Definition
This syndrome is characterized by the absence of both gonads in patients with female external genitalia. The most frequent karyotype is 46, XY (gonadal dysgenesis syndrome) and 46, XX in isolated cases.
Clinical Features
The most frequent clinical symptoms are primary amenorrhea and delayed puberty. The external genitalia are normal female (absence of clitoromegaly or labioscrotal fusion). The patients have short stature, minimal breast development, and scarce pubic hair; marked elevation of gonadotropins and low levels of testosterone and estrogen. Laparoscopic study, in most cases, shows absence of uterus, fallopian tubes, and gonads. Sometimes there are hypoplastic fallopian tubes. Vaginoscopy does not show cervix. Agonadism can be associated with other syndromes: PAGOD, Kennerknecht, Seckel and Charge, and congenital adrenal hyperplasia (Soveid and Rais-Jalali 2016).
Incidence
Very rare.
References and Further Reading
Erickson, R. P., Yatsenko, S. A., Larson, K., & Cheung, S. W. (2011). A case of agonadism, skeletal malformations, bicuspid aortic valve, and delayed development with a 16p13.3 duplication including gng13 and sox8 upstream enhancers: Are either, both or neither involved in the phenotype? Molecular Syndromology, 1, 185–191.

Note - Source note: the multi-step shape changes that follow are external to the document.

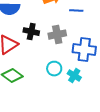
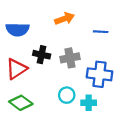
blue line: (76, 11) -> (101, 32), moved
cyan cross: (74, 76) -> (89, 103), turned -32

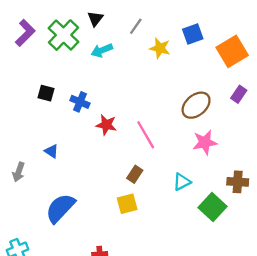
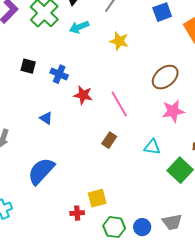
yellow star: (160, 48) -> (119, 41), moved
blue triangle: (51, 151) -> (46, 118), moved
cyan triangle: (182, 182) -> (152, 147), turned 36
yellow square: (127, 204) -> (97, 198), moved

Hunter, J. D., Pierce, S. R., Calikoglu, A. S., & Howell, J. O. (2016). Embryonic testicular regression syndrome presenting as primary amenorrhea: A case report and review of disorders of sexual development. Journal of Pediatric and Adolescent Gynecology, 29(4), e59–e62.
Soveid, M. M., & Rais-Jalali, G. A. M. (2016). Seventeen alpha-hydroxylase deficiency associated with absent gonads and myelolipoma: A case report and review of literature. Iran Journal of Medical Science, 41, 543–547.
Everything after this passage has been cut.